Nella battaglia, schierati dalla parte dei piccoli risparmiatori, sono scese in campo subito le associazioni dei consumatori. I risparmiatori hanno aperto pagine su Facebook per tenersi aggiornati e organizzare manifestazioni: “Vogliamo andare a Roma e stiamo organizzando un pullman per arrivare a protestare davanti a Montecitorio” fanno sapere. “Non staremo zitti” promette un altro. Daniele scrive via mail: “A mia suocera, che ora ha 93 anni, Banca Etruria ha venduto quattro anni fa obbligazioni per 10mila euro in sostituzione di altre rimborsate alla scadenza naturale si sono guardati bene dall’avvisare che erano subordinate, fra l’altro con interessi non eccezionali, facendo firmare le solite paginate che non si leggono fidandosi dal funzionario, sono sicuro che quella operazione era stata richiesta a rischio zero. In questa storia non sono coinvolti come volevano far credere, gli investitori istituzionali, ma migliaia di risparmiatori”.
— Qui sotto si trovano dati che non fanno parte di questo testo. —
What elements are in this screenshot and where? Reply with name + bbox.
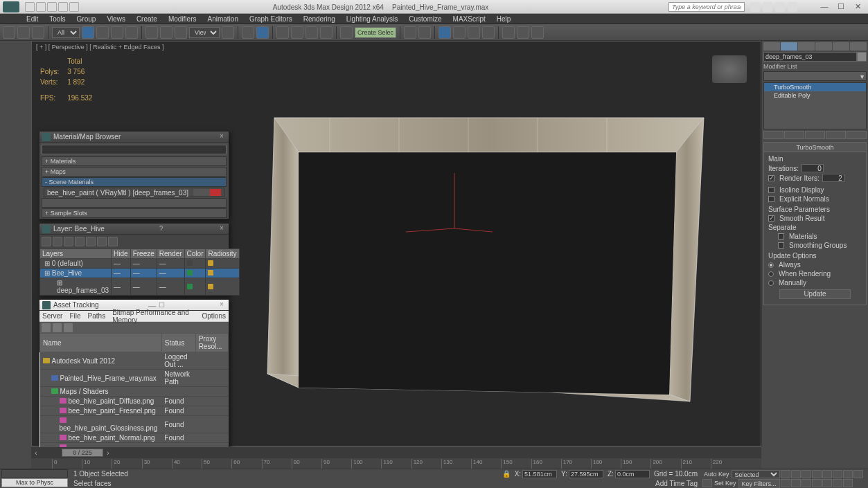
select-by-name-icon[interactable] [96, 26, 109, 39]
max-to-physcam-button[interactable]: Max to Physc [1, 478, 68, 487]
tab-create[interactable] [763, 42, 780, 51]
nav-icon[interactable] [853, 470, 863, 478]
layer-manager-icon[interactable] [439, 26, 451, 39]
asset-menu-item[interactable]: Bitmap Performance and Memory [112, 309, 195, 324]
move-icon[interactable] [145, 26, 158, 39]
refresh-icon[interactable] [42, 323, 51, 332]
sep-sg-check[interactable] [778, 242, 784, 248]
nav-icon[interactable] [702, 479, 712, 487]
spinner-snap-icon[interactable] [320, 26, 333, 39]
select-region-icon[interactable] [111, 26, 123, 39]
section-maps[interactable]: + Maps [42, 167, 227, 177]
column-header[interactable]: Render [157, 249, 184, 259]
signin-icon[interactable] [763, 2, 772, 12]
nav-icon[interactable] [843, 470, 853, 478]
column-header[interactable]: Color [184, 249, 206, 259]
asset-row[interactable]: bee_hive_paint_Diffuse.pngFound [40, 397, 229, 406]
setkey-button[interactable]: Set Key [713, 479, 738, 488]
iterations-spinner[interactable]: 0 [801, 164, 824, 172]
app-logo[interactable] [3, 1, 19, 12]
zoom-all-icon[interactable] [791, 479, 801, 487]
new-layer-icon[interactable] [42, 237, 51, 246]
menu-views[interactable]: Views [101, 15, 131, 23]
material-search-input[interactable] [42, 145, 227, 154]
help-icon[interactable]: ? [159, 225, 163, 233]
qat-save[interactable] [47, 2, 57, 12]
layer-panel[interactable]: Layer: Bee_Hive?× LayersHideFreezeRender… [39, 223, 229, 296]
zoom-icon[interactable] [781, 479, 790, 487]
x-input[interactable] [522, 470, 557, 478]
asset-row[interactable]: Maps / Shaders [40, 387, 229, 397]
column-header[interactable]: Hide [112, 249, 131, 259]
highlight-layer-icon[interactable] [86, 237, 96, 246]
section-materials[interactable]: + Materials [42, 156, 227, 166]
nav-icon[interactable] [833, 470, 842, 478]
edit-named-sel-icon[interactable] [340, 26, 353, 39]
select-layer-icon[interactable] [75, 237, 85, 246]
render-iters-spinner[interactable]: 2 [822, 174, 844, 182]
script-mini-listener[interactable] [1, 469, 68, 478]
prev-key-icon[interactable] [791, 470, 801, 478]
menu-maxscript[interactable]: MAXScript [448, 15, 491, 23]
mirror-icon[interactable] [404, 26, 416, 39]
select-link-icon[interactable] [3, 26, 15, 39]
asset-menu-item[interactable]: Server [42, 312, 62, 320]
maximize-viewport-icon[interactable] [843, 479, 853, 487]
column-header[interactable]: Radiosity [206, 249, 239, 259]
orbit-icon[interactable] [833, 479, 842, 487]
close-icon[interactable]: × [218, 133, 226, 141]
menu-animation[interactable]: Animation [202, 15, 243, 23]
qat-redo[interactable] [69, 2, 79, 12]
layer-row[interactable]: ⊞ Bee_Hive——— [40, 269, 240, 278]
autokey-button[interactable]: Auto Key [702, 470, 731, 478]
sep-mat-check[interactable] [778, 233, 784, 240]
column-header[interactable]: Status [161, 334, 195, 352]
schematic-view-icon[interactable] [468, 26, 480, 39]
fov-icon[interactable] [812, 479, 822, 487]
section-sample-slots[interactable]: + Sample Slots [42, 208, 227, 218]
status-icon[interactable] [53, 323, 62, 332]
tree-icon[interactable] [64, 323, 73, 332]
pivot-icon[interactable] [222, 26, 234, 39]
asset-row[interactable]: Painted_Hive_Frame_vray.maxNetwork Path [40, 370, 229, 387]
whenrend-radio[interactable] [768, 271, 774, 277]
smooth-check[interactable] [768, 215, 774, 222]
manual-radio[interactable] [768, 280, 774, 286]
remove-modifier-icon[interactable] [826, 131, 846, 139]
close-icon[interactable]: × [218, 301, 226, 309]
rollout-header[interactable]: TurboSmooth [764, 143, 866, 152]
layer-row[interactable]: ⊞ deep_frames_03——— [40, 278, 240, 296]
infocenter-icon[interactable] [750, 2, 760, 12]
menu-modifiers[interactable]: Modifiers [163, 15, 202, 23]
qat-new[interactable] [25, 2, 35, 12]
menu-edit[interactable]: Edit [21, 15, 44, 23]
qat-open[interactable] [36, 2, 46, 12]
menu-lighting-analysis[interactable]: Lighting Analysis [341, 15, 404, 23]
modifier-turbosmooth[interactable]: TurboSmooth [764, 83, 866, 91]
goto-end-icon[interactable] [822, 470, 832, 478]
angle-snap-icon[interactable] [291, 26, 303, 39]
maximize-icon[interactable]: ☐ [159, 301, 165, 309]
unlink-icon[interactable] [17, 26, 30, 39]
pan-icon[interactable] [822, 479, 832, 487]
menu-rendering[interactable]: Rendering [298, 15, 341, 23]
named-selset-input[interactable] [355, 27, 396, 38]
section-scene-materials[interactable]: - Scene Materials [42, 177, 227, 187]
maximize-button[interactable]: ☐ [833, 2, 849, 12]
add-time-tag[interactable]: Add Time Tag [655, 480, 698, 487]
close-icon[interactable]: × [218, 225, 226, 233]
tab-utilities[interactable] [850, 42, 867, 51]
isoline-check[interactable] [768, 187, 774, 193]
column-header[interactable]: Name [40, 334, 162, 352]
section-sample-slots[interactable] [42, 198, 227, 208]
time-slider-handle[interactable]: 0 / 225 [62, 449, 103, 457]
ref-coord-select[interactable]: View [189, 27, 220, 38]
keyboard-shortcut-icon[interactable] [256, 26, 269, 39]
snap-toggle-icon[interactable] [276, 26, 289, 39]
rotate-icon[interactable] [160, 26, 172, 39]
bind-spacewarp-icon[interactable] [32, 26, 44, 39]
render-setup-icon[interactable] [502, 26, 515, 39]
key-filters-button[interactable]: Key Filters... [738, 479, 780, 488]
menu-create[interactable]: Create [131, 15, 163, 23]
render-iters-check[interactable] [768, 175, 774, 181]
Massimo Cionco è invece un risparmiatore di Banca Marche: “Sono possessore di azioni per 4.215 euro che adesso valgono zero, sono indignato. Alla mia banca cercavano di proporre o far acquistare queste azioni fino al giorno precedente al commissariamento! Sono indignato perché ci hanno proposto l’aumento di capitale del 2012, senza comunicare l’avvertimento dato dalla Banca d’Italia”. Un altro cliente di Banca Marche si sfoga: “Siamo diventati all’improvviso i figli del Diavolo, da questa vicenda esco distrutto economicamente e moralmente”.
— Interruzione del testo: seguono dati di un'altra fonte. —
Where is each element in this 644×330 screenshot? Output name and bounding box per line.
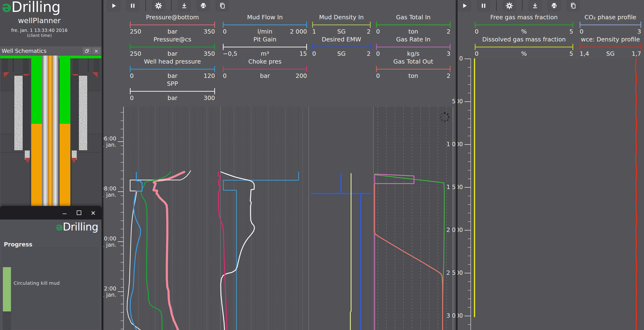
gas-time-chart[interactable] (374, 107, 453, 330)
legend-mud-flow-in[interactable]: Mud Flow In0l/min2 000 (223, 14, 307, 36)
legend-range: 0ton2 (376, 72, 450, 79)
legend-scalebar[interactable] (130, 88, 215, 94)
legend-unit: l/min (258, 28, 272, 35)
progress-bar (3, 267, 11, 330)
legend-max: 200 (270, 72, 307, 79)
legend-scalebar[interactable] (376, 66, 450, 72)
pause-icon (480, 2, 487, 9)
download-icon (181, 2, 188, 9)
legend-wce-density-profile[interactable]: wce: Density profile1,4SG1,7 (580, 36, 641, 58)
depth-axis-label: 500 (441, 98, 463, 105)
legend-desired-emw[interactable]: Desired EMW0SG2 (312, 36, 370, 58)
legend-scalebar[interactable] (223, 43, 307, 50)
scalebar-tl (130, 44, 130, 50)
scalebar-tl (376, 22, 377, 28)
legend-scalebar[interactable] (376, 43, 450, 50)
legend-max: 2 (418, 72, 450, 79)
play-button[interactable] (458, 0, 471, 11)
close-button[interactable]: × (90, 210, 96, 216)
legend-min: −0,5 (223, 50, 261, 57)
legend-min: 0 (130, 72, 168, 79)
logo-accent: ə (2, 0, 12, 15)
legend-unit: % (521, 50, 527, 57)
legend-co-phase-profile[interactable]: CO₂ phase profile03 (580, 14, 641, 36)
legend-pressure-cs[interactable]: Pressure@cs250bar350 (130, 36, 215, 58)
legend-scalebar[interactable] (130, 21, 215, 28)
legend-scalebar[interactable] (475, 43, 573, 50)
download-button[interactable] (178, 0, 191, 11)
legend-mud-density-in[interactable]: Mud Density In1SG2 (312, 14, 370, 36)
legend-title: CO₂ phase profile (580, 14, 641, 21)
download-button[interactable] (529, 0, 542, 11)
scalebar-tl (223, 44, 224, 50)
legend-unit: SG (337, 50, 346, 57)
scalebar-bar (130, 91, 215, 92)
scalebar-tl (223, 22, 224, 28)
depth-axis-label: 1 500 (441, 184, 463, 190)
legend-range: 0ton2 (376, 28, 450, 35)
legend-range: 0SG2 (312, 50, 370, 57)
flow-pit-choke-time-chart[interactable] (220, 107, 309, 330)
restore-button[interactable] (83, 47, 91, 54)
maximize-button[interactable] (76, 210, 82, 216)
settings-button[interactable] (503, 0, 516, 11)
copy-button[interactable] (216, 0, 229, 11)
settings-button[interactable] (152, 0, 165, 11)
legend-pit-gain[interactable]: Pit Gain−0,5m³15 (223, 36, 307, 58)
legend-scalebar[interactable] (130, 66, 215, 72)
play-button[interactable] (107, 0, 120, 11)
legend-max: 350 (177, 50, 215, 57)
legend-range: 0%5 (475, 50, 573, 57)
product-name: wellPlanner (0, 16, 79, 25)
legend-gas-rate-in[interactable]: Gas Rate In0kg/s3 (376, 36, 450, 58)
minimize-button[interactable] (62, 210, 68, 216)
legend-title: Gas Total In (376, 14, 450, 21)
well-schematics-titlebar[interactable]: Well Schematics × (0, 47, 101, 55)
legend-min: 0 (376, 50, 407, 57)
toolbar-separator (496, 0, 497, 11)
progress-titlebar[interactable]: × (0, 206, 102, 220)
legend-scalebar[interactable] (312, 43, 370, 50)
scalebar-bar (580, 24, 641, 25)
legend-min: 0 (312, 50, 337, 57)
settings-icon (506, 2, 513, 9)
legend-title: Pressure@cs (130, 36, 215, 43)
depth-profile-chart[interactable] (471, 59, 644, 330)
legend-spp[interactable]: SPP0bar300 (130, 80, 215, 102)
legend-unit: kg/s (407, 50, 420, 57)
legend-unit: bar (168, 94, 177, 102)
print-button[interactable] (548, 0, 560, 11)
legend-choke-pres[interactable]: Choke pres0bar200 (223, 58, 307, 80)
close-button[interactable]: × (92, 47, 100, 54)
toolbar-separator (171, 0, 172, 11)
legend-title: Choke pres (223, 58, 307, 66)
legend-title: Pit Gain (223, 36, 307, 43)
legend-well-head-pressure[interactable]: Well head pressure0bar120 (130, 58, 215, 80)
legend-scalebar[interactable] (376, 21, 450, 28)
pause-button[interactable] (477, 0, 490, 11)
scalebar-bar (376, 24, 450, 25)
legend-gas-total-out[interactable]: Gas Total Out0ton2 (376, 58, 450, 80)
legend-scalebar[interactable] (475, 21, 573, 28)
legend-scalebar[interactable] (580, 43, 641, 50)
legend-dissolved-gas-mass-fraction[interactable]: Dissolved gas mass fraction0%5 (475, 36, 573, 58)
legend-gas-total-in[interactable]: Gas Total In0ton2 (376, 14, 450, 36)
legend-pressure-bottom[interactable]: Pressure@bottom250bar350 (130, 14, 215, 36)
legend-range: 03 (580, 28, 641, 35)
legend-free-gas-mass-fraction[interactable]: Free gas mass fraction0%5 (475, 14, 573, 36)
legend-scalebar[interactable] (223, 66, 307, 72)
legend-title: Well head pressure (130, 58, 215, 66)
pause-button[interactable] (126, 0, 139, 11)
legend-scalebar[interactable] (223, 21, 307, 28)
legend-max: 2 (346, 28, 370, 35)
legend-scalebar[interactable] (130, 43, 215, 50)
legend-title: Free gas mass fraction (475, 14, 573, 21)
legend-range: 0bar200 (223, 72, 307, 79)
density-time-chart[interactable] (309, 107, 374, 330)
print-button[interactable] (197, 0, 210, 11)
legend-range: 1,4SG1,7 (580, 50, 641, 57)
legend-scalebar[interactable] (312, 21, 370, 28)
legend-scalebar[interactable] (580, 21, 641, 28)
copy-button[interactable] (567, 0, 580, 11)
pressure-time-chart[interactable] (125, 107, 220, 330)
Sono centinaia le storie e le mail postate dai lettori e in comune hanno la certezza di essere stati i protagonisti di un clamoroso raggiro: “Ci hanno fatto credere di poter avere rendimenti del 4 o 5 per cento lordi per dieci anni senza rischiare nulla” spiega uno di loro. E ancora: “Sono Liliana di Arezzo, scusi se disturbo le scrivo per far si che non passi inosservato l’esproprio autorizzato domenica 22 novembre nei confronti di noi risparmiatori che avevamo creduto in banche del territorio. Io e mio fratello abbiamo fatto un investimento con obbligazioni subordinate a detta della banca sicure, e con un buon andamento”. Quando le cose cominciano a precipitare i clienti tornano a bussare alle loro banche: “Ci siamo informati se era il caso di rimanere o meno con Etruria e ci hanno rassicurato dicendo che la banca era sottoposta a controllo commissariata e che sarebbe mai fallita…”.
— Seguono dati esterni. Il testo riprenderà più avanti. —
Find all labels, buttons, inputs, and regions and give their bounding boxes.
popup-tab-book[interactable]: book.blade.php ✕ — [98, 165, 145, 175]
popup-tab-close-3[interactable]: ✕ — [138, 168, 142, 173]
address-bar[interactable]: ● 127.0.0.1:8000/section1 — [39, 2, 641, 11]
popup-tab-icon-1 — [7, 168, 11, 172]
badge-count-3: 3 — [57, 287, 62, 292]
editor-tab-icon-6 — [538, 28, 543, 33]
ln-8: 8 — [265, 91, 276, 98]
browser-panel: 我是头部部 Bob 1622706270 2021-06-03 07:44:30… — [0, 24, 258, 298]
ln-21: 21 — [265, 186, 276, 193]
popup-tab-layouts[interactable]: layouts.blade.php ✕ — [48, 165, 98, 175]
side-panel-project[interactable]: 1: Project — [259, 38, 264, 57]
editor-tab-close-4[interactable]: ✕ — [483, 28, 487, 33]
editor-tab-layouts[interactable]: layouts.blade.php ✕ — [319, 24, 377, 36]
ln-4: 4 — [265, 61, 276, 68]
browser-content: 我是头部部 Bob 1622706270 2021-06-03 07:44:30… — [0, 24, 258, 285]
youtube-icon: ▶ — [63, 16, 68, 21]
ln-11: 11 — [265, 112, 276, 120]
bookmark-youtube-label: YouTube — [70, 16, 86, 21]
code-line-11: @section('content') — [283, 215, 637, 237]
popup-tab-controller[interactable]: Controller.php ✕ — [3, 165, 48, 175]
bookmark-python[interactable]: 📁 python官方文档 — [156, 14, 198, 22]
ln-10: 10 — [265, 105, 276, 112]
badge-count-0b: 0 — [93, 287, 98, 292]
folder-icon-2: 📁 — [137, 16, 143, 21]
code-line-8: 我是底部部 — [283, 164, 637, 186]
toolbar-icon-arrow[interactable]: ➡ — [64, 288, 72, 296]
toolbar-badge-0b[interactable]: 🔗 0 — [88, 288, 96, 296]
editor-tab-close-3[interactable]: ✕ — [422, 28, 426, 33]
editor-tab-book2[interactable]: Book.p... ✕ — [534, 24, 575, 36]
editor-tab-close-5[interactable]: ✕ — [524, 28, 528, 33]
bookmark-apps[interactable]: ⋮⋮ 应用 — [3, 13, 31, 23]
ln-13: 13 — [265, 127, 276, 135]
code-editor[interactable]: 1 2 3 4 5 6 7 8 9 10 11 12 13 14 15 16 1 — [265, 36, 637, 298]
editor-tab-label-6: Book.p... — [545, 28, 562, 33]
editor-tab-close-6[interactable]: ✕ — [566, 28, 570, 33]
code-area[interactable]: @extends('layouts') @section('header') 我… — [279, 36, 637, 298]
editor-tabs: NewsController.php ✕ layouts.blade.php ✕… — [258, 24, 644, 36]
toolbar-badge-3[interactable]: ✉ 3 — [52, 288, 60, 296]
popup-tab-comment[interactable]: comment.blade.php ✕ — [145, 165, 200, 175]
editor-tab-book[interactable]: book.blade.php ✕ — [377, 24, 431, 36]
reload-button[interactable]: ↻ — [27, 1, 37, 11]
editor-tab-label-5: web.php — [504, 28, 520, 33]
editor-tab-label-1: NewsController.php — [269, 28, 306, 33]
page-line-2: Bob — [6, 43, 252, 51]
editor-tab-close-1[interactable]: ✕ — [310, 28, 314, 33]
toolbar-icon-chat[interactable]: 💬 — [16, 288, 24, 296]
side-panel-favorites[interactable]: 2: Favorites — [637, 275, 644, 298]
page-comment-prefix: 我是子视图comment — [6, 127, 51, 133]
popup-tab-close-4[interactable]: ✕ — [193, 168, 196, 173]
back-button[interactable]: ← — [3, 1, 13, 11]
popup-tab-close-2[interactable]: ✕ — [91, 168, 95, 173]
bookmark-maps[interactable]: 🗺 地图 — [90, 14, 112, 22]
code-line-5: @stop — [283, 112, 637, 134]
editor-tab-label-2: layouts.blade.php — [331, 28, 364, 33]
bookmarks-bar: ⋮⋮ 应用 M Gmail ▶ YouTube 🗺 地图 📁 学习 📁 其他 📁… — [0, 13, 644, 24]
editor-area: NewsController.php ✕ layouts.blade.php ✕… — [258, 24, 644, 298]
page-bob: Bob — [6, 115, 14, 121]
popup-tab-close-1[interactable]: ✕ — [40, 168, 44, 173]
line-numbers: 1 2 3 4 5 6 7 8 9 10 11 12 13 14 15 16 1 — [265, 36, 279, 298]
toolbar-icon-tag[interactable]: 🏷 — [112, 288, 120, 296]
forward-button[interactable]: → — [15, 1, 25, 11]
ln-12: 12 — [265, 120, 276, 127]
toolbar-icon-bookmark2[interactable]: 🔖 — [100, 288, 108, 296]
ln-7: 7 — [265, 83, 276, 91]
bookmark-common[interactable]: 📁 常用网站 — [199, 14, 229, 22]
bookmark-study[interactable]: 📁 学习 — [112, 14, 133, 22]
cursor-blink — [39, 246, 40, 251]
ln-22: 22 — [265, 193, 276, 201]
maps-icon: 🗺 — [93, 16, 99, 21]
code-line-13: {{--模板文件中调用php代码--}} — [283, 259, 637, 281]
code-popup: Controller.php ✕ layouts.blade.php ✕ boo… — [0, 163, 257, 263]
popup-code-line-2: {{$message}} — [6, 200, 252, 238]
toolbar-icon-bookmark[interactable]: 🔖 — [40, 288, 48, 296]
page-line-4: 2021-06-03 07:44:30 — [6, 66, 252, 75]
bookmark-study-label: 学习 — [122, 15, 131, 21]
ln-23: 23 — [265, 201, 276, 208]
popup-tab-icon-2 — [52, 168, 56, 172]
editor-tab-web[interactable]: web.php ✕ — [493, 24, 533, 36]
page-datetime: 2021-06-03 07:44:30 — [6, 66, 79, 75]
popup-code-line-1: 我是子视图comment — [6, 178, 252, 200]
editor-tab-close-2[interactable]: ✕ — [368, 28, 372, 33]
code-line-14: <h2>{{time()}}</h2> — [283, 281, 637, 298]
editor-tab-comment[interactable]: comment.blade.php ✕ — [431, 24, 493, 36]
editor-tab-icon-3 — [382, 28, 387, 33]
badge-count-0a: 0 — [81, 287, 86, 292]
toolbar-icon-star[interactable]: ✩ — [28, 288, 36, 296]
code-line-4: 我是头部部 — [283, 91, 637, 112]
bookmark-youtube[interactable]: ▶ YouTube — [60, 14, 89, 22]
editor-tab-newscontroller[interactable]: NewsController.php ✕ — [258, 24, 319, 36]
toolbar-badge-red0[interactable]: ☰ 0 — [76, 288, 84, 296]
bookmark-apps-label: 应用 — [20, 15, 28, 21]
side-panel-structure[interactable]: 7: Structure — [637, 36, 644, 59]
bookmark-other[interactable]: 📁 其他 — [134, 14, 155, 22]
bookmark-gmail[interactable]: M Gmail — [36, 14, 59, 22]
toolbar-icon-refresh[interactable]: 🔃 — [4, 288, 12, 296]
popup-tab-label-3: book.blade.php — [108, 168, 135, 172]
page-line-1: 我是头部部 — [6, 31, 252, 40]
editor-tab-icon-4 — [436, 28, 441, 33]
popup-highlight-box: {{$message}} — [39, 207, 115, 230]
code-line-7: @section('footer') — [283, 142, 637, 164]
Roberta, “Io, rovinata dal decreto Salva banche” Nessuno al momento ha il quadro esatto di quanti siano i risparmiatori coinvolti in questo crac: “Siamo duecentomila e nessuno ascolta la nostra disperazione”. Spesso sono storie strazianti come quella che racconta Francesca Parisi, da Civitavecchia: “Mio padre, correntista Banca Etruria da 40 anni, invalido al 100% e cardiopatico cronico, aveva affidato i suoi risparmi di una vita da operaio (40mila euro) all’istituto di credito succitato, in virtù di un rapporto di estrema fiducia. Nessuno l’aveva avvisato dei rischi che correva con le obbligazioni subordinate, lui era tranquillo, si fidava ciecamente del dipendente che gliele aveva proposte, pur avendo un profilo di rischio basso (secondo la Mifid). In un momento lui si è visto azzerare i suoi risparmi, che gli servono per curarsi”. E aggiunge: “Sono una dei tanti disperati, una vittima della macelleria socio-umana di questo governo, della gestione dissennata dei dirigenti di Banca Etruria e non so come comunicarlo a mio padre, perché potrebbe verificarsi un serio attentato alla sua fragile salute, oltre al danno finanziario subito. Il decreto, , in sordina, artatamente pianificato, ha ridotto al lastrico circa centomila risparmiatori italiani”. Si sentono truffati e derubati, si sentono vittima di un raggiro gigantesco.